23 terminate({port_terminated, _Reason}, _State) ->
24   ok;
25 terminate(_Reason, #state{port = Port} = _State) ->
26   port_close(Port).
27 handle_cast(_Msg, State) ->
28   {noreply, State}.
29 code_change(_OldVsn, State, _Extra) ->
30   {ok, State}.
31 
32 init({Type,ExtProg}) ->
33   process_flag(trap_exit, true),
34   ok=pg2:create(Type), % idempotent
35   ok=pg2:join(Type,self()),
36   Port = open_port({spawn, ExtProg}, [binary,{packet,4}]),
37   {ok, #state{port = Port}}.
38 
39 handle_call(_Command={filter,Data},_From,#state{port=Port}=State) ->
40   port_command(Port,Data),
41   receive {Port,{data,Data2}} ->
42       {reply,Data2,State}
43     end.
44 
45 filter(Type,Data) ->
46   gen_server:call(pg2:get_closest_pid(Type),{filter,Data}).

And here's the blow-by-blow. Skip ahead to externalprogram_supervisor.erl if you understand it. First, we start our module with 

     2 -behaviour(gen_server)
This tells the compiler to warn us if we forget any functions for call-back that gen_server is expecting to find. I won't introduce the exports here, I'll introduce the functions we come to them.

We use a record to encode our state, even though the only item in our state is the connection to the external program 

    16 -record(state,{port}).
We do this in case we later decide to add anything to the state, it will save us from modifying all of the function headers that refer to the state.
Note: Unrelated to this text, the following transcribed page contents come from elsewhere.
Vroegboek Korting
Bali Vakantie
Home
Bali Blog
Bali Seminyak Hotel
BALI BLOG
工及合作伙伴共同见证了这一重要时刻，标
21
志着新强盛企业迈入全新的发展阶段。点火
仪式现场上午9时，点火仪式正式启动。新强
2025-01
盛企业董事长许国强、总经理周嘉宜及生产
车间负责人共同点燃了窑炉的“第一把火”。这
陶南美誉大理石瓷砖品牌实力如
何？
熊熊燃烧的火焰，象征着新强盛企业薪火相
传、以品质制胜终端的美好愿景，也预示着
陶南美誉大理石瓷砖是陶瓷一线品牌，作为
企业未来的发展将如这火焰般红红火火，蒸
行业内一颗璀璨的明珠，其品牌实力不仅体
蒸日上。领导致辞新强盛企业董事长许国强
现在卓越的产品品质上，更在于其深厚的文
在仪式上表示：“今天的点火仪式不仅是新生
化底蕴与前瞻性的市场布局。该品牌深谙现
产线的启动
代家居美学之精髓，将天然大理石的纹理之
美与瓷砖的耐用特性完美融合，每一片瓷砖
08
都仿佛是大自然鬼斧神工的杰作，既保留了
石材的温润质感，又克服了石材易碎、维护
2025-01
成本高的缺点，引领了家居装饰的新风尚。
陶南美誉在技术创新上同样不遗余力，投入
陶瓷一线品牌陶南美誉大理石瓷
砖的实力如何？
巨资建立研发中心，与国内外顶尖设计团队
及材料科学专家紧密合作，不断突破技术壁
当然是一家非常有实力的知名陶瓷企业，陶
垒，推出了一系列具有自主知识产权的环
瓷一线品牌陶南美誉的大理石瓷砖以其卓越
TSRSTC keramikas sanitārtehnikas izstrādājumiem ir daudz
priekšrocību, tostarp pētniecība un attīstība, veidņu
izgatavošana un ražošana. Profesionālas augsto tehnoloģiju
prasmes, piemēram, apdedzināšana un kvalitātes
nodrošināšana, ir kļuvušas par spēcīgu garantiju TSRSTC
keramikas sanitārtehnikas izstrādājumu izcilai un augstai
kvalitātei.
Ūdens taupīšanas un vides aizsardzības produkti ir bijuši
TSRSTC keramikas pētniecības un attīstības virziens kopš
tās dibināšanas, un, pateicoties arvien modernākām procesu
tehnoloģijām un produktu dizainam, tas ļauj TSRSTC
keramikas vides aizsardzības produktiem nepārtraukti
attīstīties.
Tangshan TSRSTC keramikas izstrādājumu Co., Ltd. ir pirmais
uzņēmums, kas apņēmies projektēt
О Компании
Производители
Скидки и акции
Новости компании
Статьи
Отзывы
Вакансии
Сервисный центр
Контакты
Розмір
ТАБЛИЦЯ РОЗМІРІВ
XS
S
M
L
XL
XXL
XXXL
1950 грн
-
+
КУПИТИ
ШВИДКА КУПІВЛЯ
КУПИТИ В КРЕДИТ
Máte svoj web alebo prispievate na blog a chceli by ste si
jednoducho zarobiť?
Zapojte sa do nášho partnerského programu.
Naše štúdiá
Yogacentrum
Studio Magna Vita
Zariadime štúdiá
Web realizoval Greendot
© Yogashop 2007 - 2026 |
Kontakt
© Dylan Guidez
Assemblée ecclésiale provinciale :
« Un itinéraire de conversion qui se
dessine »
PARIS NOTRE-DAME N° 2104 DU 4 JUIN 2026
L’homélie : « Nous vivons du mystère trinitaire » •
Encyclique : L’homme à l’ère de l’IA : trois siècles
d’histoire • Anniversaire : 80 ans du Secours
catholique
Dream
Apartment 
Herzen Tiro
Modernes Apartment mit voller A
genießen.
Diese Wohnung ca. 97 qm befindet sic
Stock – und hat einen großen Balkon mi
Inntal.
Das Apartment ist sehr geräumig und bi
Remember that our entire state between calls must go into this record, so if we want to later add information like the time the program was launched (for statistical tracking), or the system user that launched it, this is where it goes.
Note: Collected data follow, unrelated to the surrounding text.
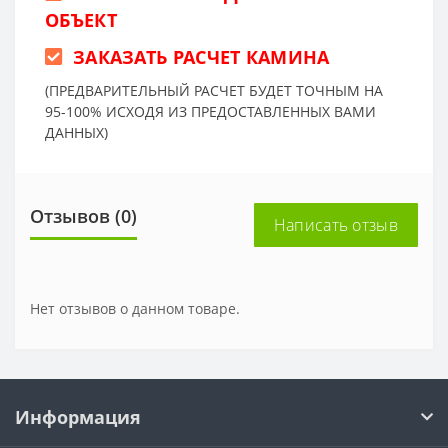
ОБЪЕКТ
ЗАКАЗАТЬ РАСЧЕТ КАМИНА
(ПРЕДВАРИТЕЛЬНЫЙ РАСЧЕТ БУДЕТ ТОЧНЫМ НА
95-100% ИСХОДЯ ИЗ ПРЕДОСТАВЛЕННЫХ ВАМИ
ДАННЫХ)
Отзывов (0)
Написать отзыв
Нет отзывов о данном товаре.
Информация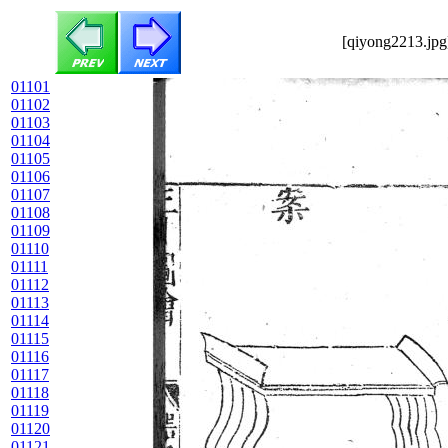
[qiyong2213.jpg
01101
01102
01103
01104
01105
01106
01107
01108
01109
01110
01111
01112
01113
01114
01115
01116
01117
01118
01119
01120
01121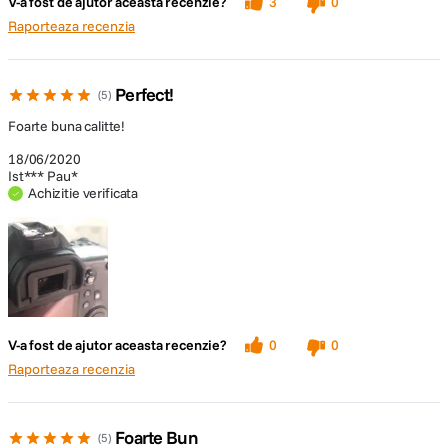
V-a fost de ajutor aceasta recenzie?
3
0
Raporteaza recenzia
Perfect!
5
Foarte buna calitte!
18/06/2020
Ist*** Pau*
Achizitie verificata
V-a fost de ajutor aceasta recenzie?
0
0
Raporteaza recenzia
Foarte Bun
5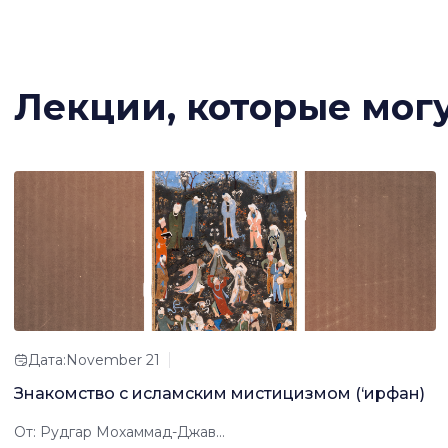
Лекции, которые мог
Дата:November 21
Знакомство с исламским мистицизмом (‘ирфан)
От: Рудгар Мохаммад-Джав...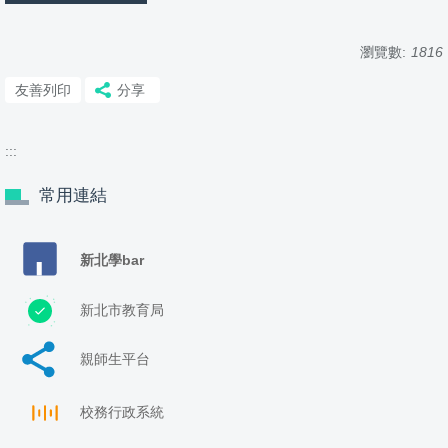
瀏覽數:
1816
友善列印
分享
:::
常用連結
新北學bar
新北市教育局
親師生平台
校務行政系統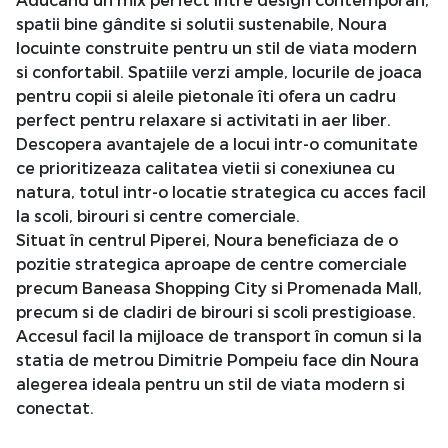
spatii bine gândite si solutii sustenabile, Noura
locuinte construite pentru un stil de viata modern
si confortabil. Spatiile verzi ample, locurile de joaca
pentru copii si aleile pietonale îti ofera un cadru
perfect pentru relaxare si activitati in aer liber.
Descopera avantajele de a locui intr-o comunitate
ce prioritizeaza calitatea vietii si conexiunea cu
natura, totul intr-o locatie strategica cu acces facil
la scoli, birouri si centre comerciale.
Situat în centrul Piperei, Noura beneficiaza de o
pozitie strategica aproape de centre comerciale
precum Baneasa Shopping City si Promenada Mall,
precum si de cladiri de birouri si scoli prestigioase.
Accesul facil la mijloace de transport în comun si la
statia de metrou Dimitrie Pompeiu face din Noura
alegerea ideala pentru un stil de viata modern si
conectat.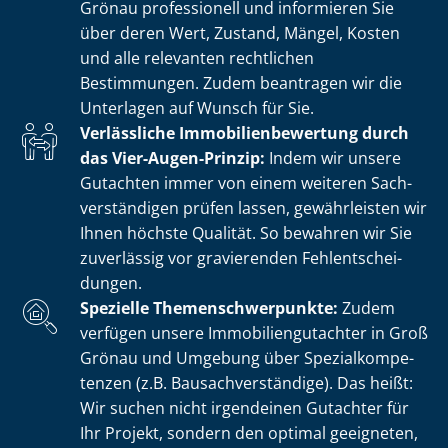
Grönau professionell und informieren Sie
über deren Wert, Zustand, Mängel, Kosten
und alle relevanten rechtlichen
Bestimmungen. Zudem beantragen wir die
Unterlagen auf Wunsch für Sie.
Verlässliche Im­mo­bi­li­en­be­wer­tung durch
das Vier-Augen-Prinzip:
Indem wir unsere
Gutachten immer von einem weiteren Sach­
ver­stän­di­gen prüfen lassen, gewährleisten wir
Ihnen höchste Qualität. So bewahren wir Sie
zuverlässig vor gravierenden Fehl­ent­schei­
dun­gen.
Spezielle The­men­schwer­punk­te:
Zudem
verfügen unsere Im­mo­bi­li­en­gut­ach­ter in Groß
Grönau und Umgebung über Spe­zi­al­kom­pe­
ten­zen (z.B. Bau­sach­ver­stän­di­ge). Das heißt:
Wir suchen nicht irgendeinen Gutachter für
Ihr Projekt, sondern den optimal geeigneten,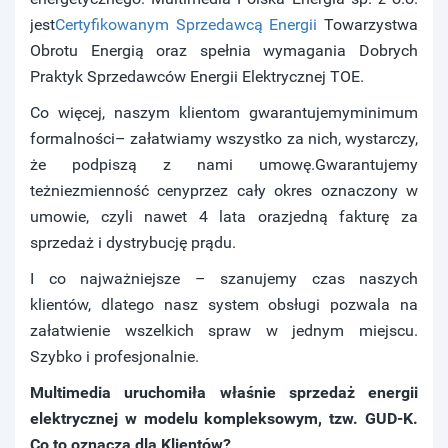
jest
Certyfikowanym Sprzedawcą Energii
Towarzystwa
Obrotu Energią oraz spełnia wymagania Dobrych
Praktyk Sprzedawców Energii Elektrycznej TOE.
Co więcej, naszym klientom gwarantujemyminimum
formalności– załatwiamy wszystko za nich, wystarczy,
że podpiszą z nami umowę.Gwarantujemy
teżniezmienność cenyprzez cały okres oznaczony w
umowie, czyli nawet 4 lata orazjedną fakturę za
sprzedaż i dystrybucję prądu.
I co najważniejsze – szanujemy czas naszych
klientów, dlatego nasz system obsługi pozwala na
załatwienie wszelkich spraw w jednym miejscu.
Szybko i profesjonalnie.
Multimedia uruchomiła właśnie sprzedaż energii
elektrycznej w modelu kompleksowym, tzw. GUD-K.
Co to oznacza dla Klientów?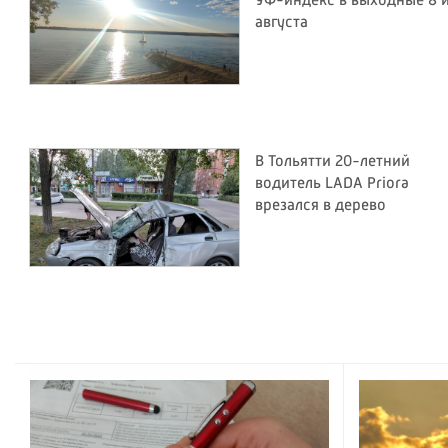
УФ-индекс в выходные 8 и
августа
В Тольятти 20-летний
водитель LADA Priora
врезался в дерево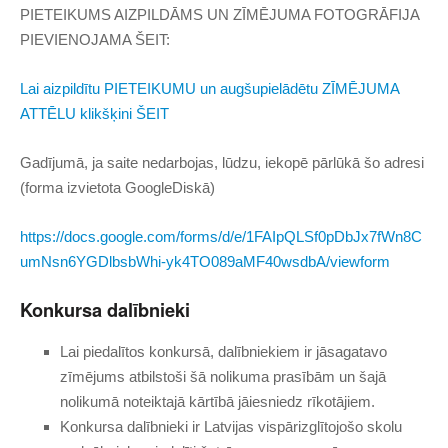
PIETEIKUMS AIZPILDĀMS UN ZĪMĒJUMA FOTOGRĀFIJA
PIEVIENOJAMA ŠEIT:
Lai aizpildītu PIETEIKUMU un augšupielādētu ZĪMĒJUMA
ATTĒLU klikšķini ŠEIT
Gadījumā, ja saite nedarbojas, lūdzu, iekopē pārlūkā šo adresi
(forma izvietota GoogleDiskā)
https://docs.google.com/forms/d/e/1FAIpQLSf0pDbJx7fWn8C
umNsn6YGDlbsbWhi-yk4TO089aMF40wsdbA/viewform
Konkursa dalībnieki
Lai piedalītos konkursā, dalībniekiem ir jāsagatavo
zīmējums atbilstoši šā nolikuma prasībām un šajā
nolikumā noteiktajā kārtībā jāiesniedz rīkotājiem.
Konkursa dalībnieki ir Latvijas vispārizglītojošo skolu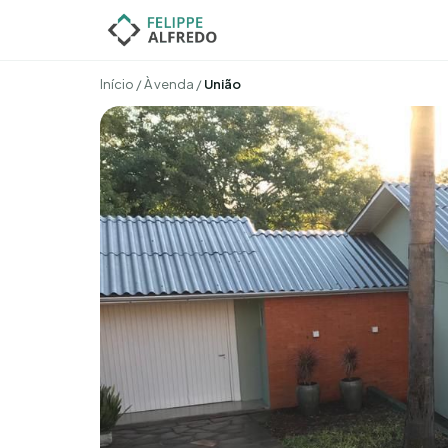
Início
/
À venda
/
União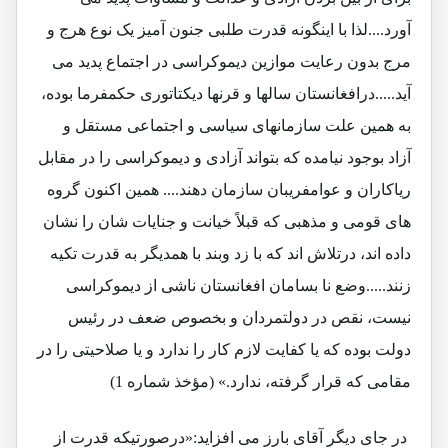
آورد....لذا با اینگونه قدرت طلبی جنون آمیز یک نوع هرج و
مرج بدون رعایت موازین دیموکراسی در اجتماع پدید می
آید.....درافغانستان سالها و قرنها دیکتاتوری حکمفرما بوده،
به همین علت سازمانهای سیاسی و اجتماعی مستقل و
آزاد بوجود نیامده که بتواند آزادی و دیموکراسی را در مقابل
ریاکاران و عوامفریبان سازمان دهند.... همین اکنون گروه
های قومی و مذهبی که قبلاً خیانت و جنایات شان را نشان
داده اند، درتلاش اند که با زد وبند با همدیگر به قدرت تکیه
زنند.....وضع نا بسامان افغانستان ناشی از دیموکراسی
نیست، نقص در دولتمردان و بخصوص ضعف در رئیس
دولت بوده که یا کفایت لازم کار را ندارد و یا صلاحیتی را در
مقامی که قرار گرفته، ندارد.» (مؤخذ شماره 1)
در جای دیگر آقای بارز می افزاید:«درصورتیکه قدرت از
start_link/3 is how we'll start our gen_server. It's the function that we call from another module (our supervisor), not one called as a gen_server callback, so it can look however we want, but our supervisor is expecting it to return {ok,Pid}. 
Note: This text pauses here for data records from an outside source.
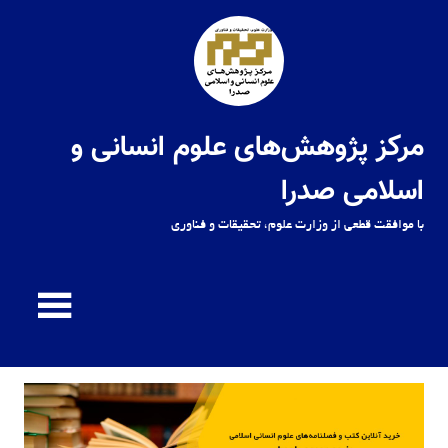
Ski
t
conten
مرکز پژوهش‌های علوم انسانی و
اسلامی صدرا
با موافقت قطعی از وزارت علوم، تحقیقات و فناوری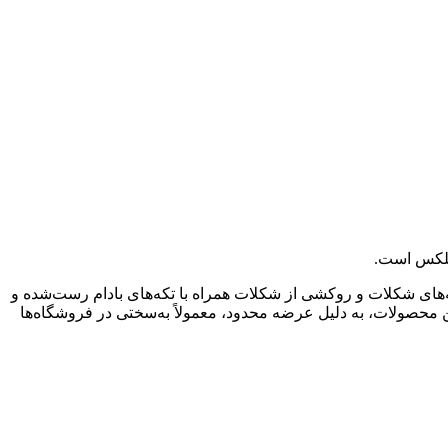
‌فلکس است.
رگه‌های شکلات و روکشی از شکلات همراه با تکه‌های بادام رست‌شده و
محصولات، به دلیل عرضه محدود، معمولاً به‌سختی در فروشگاه‌ها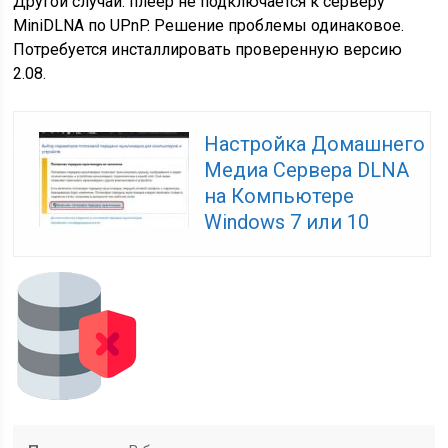
Другой случай: плеер не подключается к серверу
MiniDLNA по UPnP. Решение проблемы одинаковое.
Потребуется инсталлировать проверенную версию
2.08.
Настройка Домашнего
Медиа Сервера DLNA
на Компьютере
Windows 7 или 10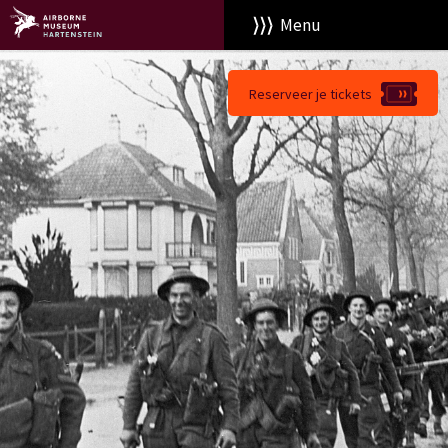
Menu
Reserveer je tickets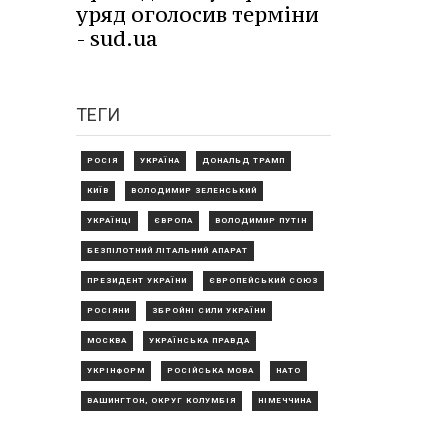
уряд оголосив терміни
- sud.ua
ТЕГИ
РОСІЯ
УКРАЇНА
ДОНАЛЬД ТРАМП
КИЇВ
ВОЛОДИМИР ЗЕЛЕНСЬКИЙ
УКРАЇНЦІ
ЄВРОПА
ВОЛОДИМИР ПУТІН
БЕЗПІЛОТНИЙ ЛІТАЛЬНИЙ АПАРАТ
ПРЕЗИДЕНТ УКРАЇНИ
ЄВРОПЕЙСЬКИЙ СОЮЗ
РОСІЯНИ
ЗБРОЙНІ СИЛИ УКРАЇНИ
МОСКВА
УКРАЇНСЬКА ПРАВДА
УКРІНФОРМ
РОСІЙСЬКА МОВА
НАТО
ВАШИНГТОН, ОКРУГ КОЛУМБІЯ
НІМЕЧЧИНА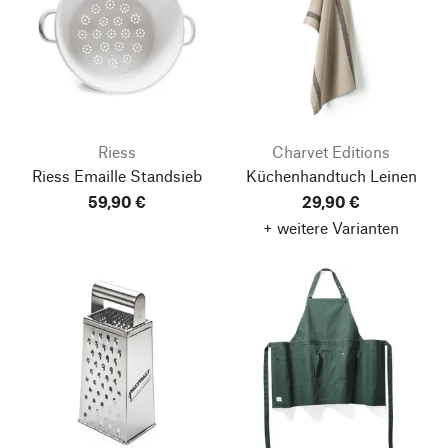
Riess
Charvet Editions
Riess Emaille Standsieb
Küchenhandtuch Leinen
59,90 €
29,90 €
+ weitere Varianten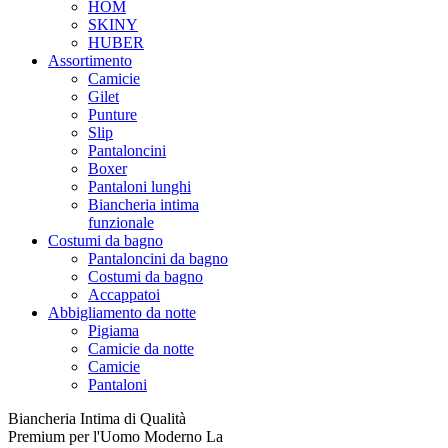
HOM
SKINY
HUBER
Assortimento
Camicie
Gilet
Punture
Slip
Pantaloncini
Boxer
Pantaloni lunghi
Biancheria intima
funzionale
Costumi da bagno
Pantaloncini da bagno
Costumi da bagno
Accappatoi
Abbigliamento da notte
Pigiama
Camicie da notte
Camicie
Pantaloni
Biancheria Intima di Qualità
Premium per l'Uomo Moderno La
    18 start_link(Type,Id,ExtProg) ->
    19   gen_server:start_link({local,Id},?MODULE,{Type,ExtProg},_Options=[]).
It calls gen_server:start_link/4, which takes:
  • {local,Id}: This is how gen_server will register the PID of the server. local means that it will only be registered on the local node, and Id is an atom passed to us by our supervisor that will appear in process listings. We don't use this anywhere, it's just nice to have for viewing in appmon and other tools, and it's optional (gen_server:start_link/3 takes only the other three arguments)
  • the call-back module (i.e. this module)
  • the arguments to the gen_server's init/1 function (which we'll get to)
  • any special options to gen_server (we don't use any)
It returns {ok,Pid}, where Pid is the Pid of the launched process. While we used gen_server:start_link/4, which takes registered name for the gen_server, we don't use it to address the gen_server. Instead, we're going to use the pg2 group name that we set in init/1 below. This is because we're going to launch several copies of this gen_server, so communicating directly with it isn't practical.

handle_info/2 is a callback function that is called whenever our server receives a message that gen_server doesn't understand. 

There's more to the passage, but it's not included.